PechaKucha Portland’s 45th show seeks stories of empowerment
By Kelly Merrill
What is PechaKucha? How do I pronounce PechaKucha? How do I PechaKucha?
As far as what it is and how you “PechaKucha,” I can tell you. What I still can’t tell you is how to pronounce it. The consensus among the board members is to refer to it as “PK.”
6 MINUTES, 40 SECONDS
“PechaKucha” means “chit-chat” in Japanese. It was created by two multinational architects in Tokyo in 2003 and has since spread to over 1000 cities around the globe. The deceptively simple “20 x 20” format directed by PechaKucha Global requires 20 images that advance automatically every 20 seconds along with a personal narrative for a total of 6 minutes and 40 seconds for presenters to tell their story.
Mark Dytham, one of the show’s original founders, opened PechaKucha Portland’s first show in 2007. Since its inception as an event for young designers, the idea has evolved into the dynamic storytelling platform we know today. PK Portland has been creating compelling presentations for the past 12 years and is gearing up to produce its 45th show.
PK Portland has expanded its call for presenters to include all kinds of artists and storytellers as a means of connecting one another in community. Their outreach letter for this show specifically expresses their intention to cultivate a culture of inclusion and elevate stories from the often marginalized, misunderstood, and the fiercely empowered.
To the board, PechaKucha is clearly a passion project.
Kym Dakin, a member of the board, one of this show’s six co-creators, and a veteran performer for Portland Playback Theatre, says “PechaKucha is one of Portland’s best experiences and best kept secrets.”
“It has the potential to raise the consciousness and connect people of an entire community, and to challenge our baked-in ideas of what is worthy, ‘artful,’ and inspiring. There’s a reason PK has been in the world for 12 years,” said Dakin. “I continue to be elevated by PK – every single time.”
CALL FOR SUBMISSIONS
PechaKucha Portland is currently looking for presenters for its 45th show on October 3rd, themed, “I Am Other.” The theme is one of the journey from disempowerment to empowerment. It’s about how we meet suffering and what we learn along the way. PK Portland seeks those who have transformed the feeling of not belonging into embracing otherness as a means of empowerment.
PK Portland seeks stories of s, stories from a vast array of communities; including women, LGBTQIA+, homeless, incarcerated, ill, differently-abled, and indigenous communities; persons who have identified with any number of challenges; anyone whose stories should be heard in greater community.
Those who would like to present should send a description of their proposed presentation (200 words or less), a short biography (90 words or less), and 5 images to firstname.lastname@example.org.
Each show produces eight to ten presentations.
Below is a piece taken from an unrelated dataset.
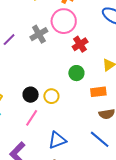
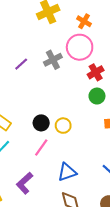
green circle: (76, 73) -> (97, 96), moved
Presenters are chosen by jury.
For those who are interested in becoming presenters but want to find out more, PechaKucha Portland is holding a free “#How2PK” workshop in partnership with Indigo Arts Alliance, whose mission is cultivating creative visionaries. Indigo Arts is located in the Cove Street arts corridor at 60 Cove Street.
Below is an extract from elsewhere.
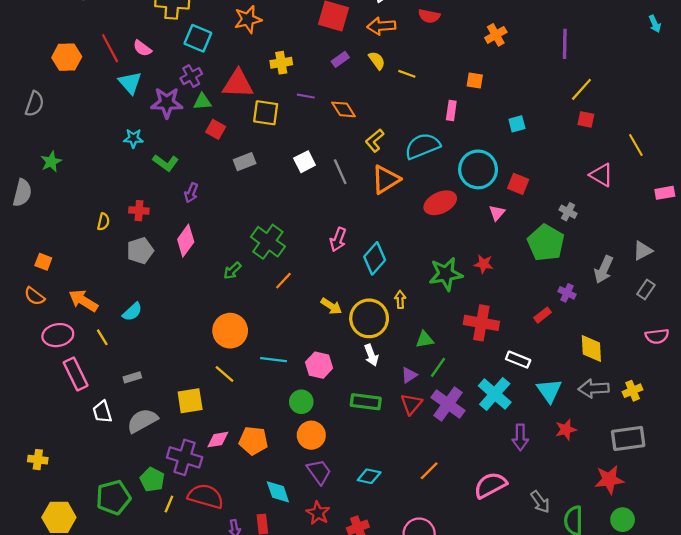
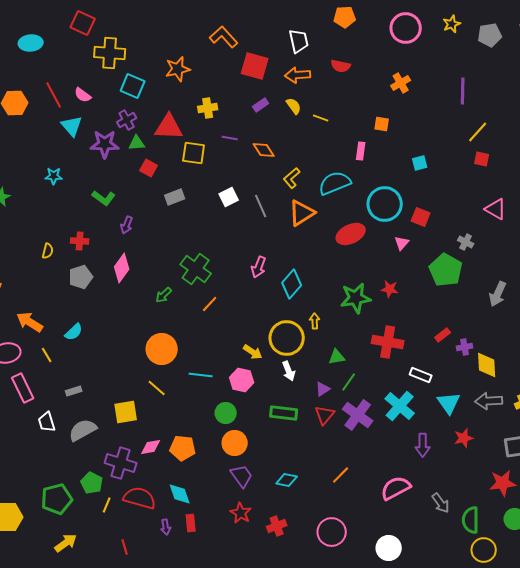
cyan star: (133, 138) -> (54, 176), moved
purple cross: (567, 293) -> (465, 347), moved, turned -35
yellow arrow: (331, 306) -> (253, 352), moved
cyan diamond: (278, 492) -> (180, 494), moved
The workshop is for people who want some practice presenting a personal story, have questions about sharing their story, or are worried about speaking in front of a large audience. #How2PK will be run by run by frequent presenter, photographer, and board member, Arthur Fink, on Monday, August 12th from 6 p.m. to 8 p.m.
THE PK PROCESS
PechaKucha Portland provides a powerful mentorship with which to support and elevate presenters. Presenters commit to participating in one to three sessions of mentorship, with opportunity to craft their story, work with a seasoned mentor, and have a sounding board throughout the process.
Those who would like to present must respond to the Call for Submissions by Friday, August 23rd, and the board’s selections will be announced on Wednesday, August 28th. In addition to the mentorship, presenters must participate in the “Jelly” on Tuesday, September 12th, and show night, Thursday, October 3rd, from 6 p.m. to 9 p.m. The event will be held at Port City Music Hall, located at 504 Congress Street in Portland.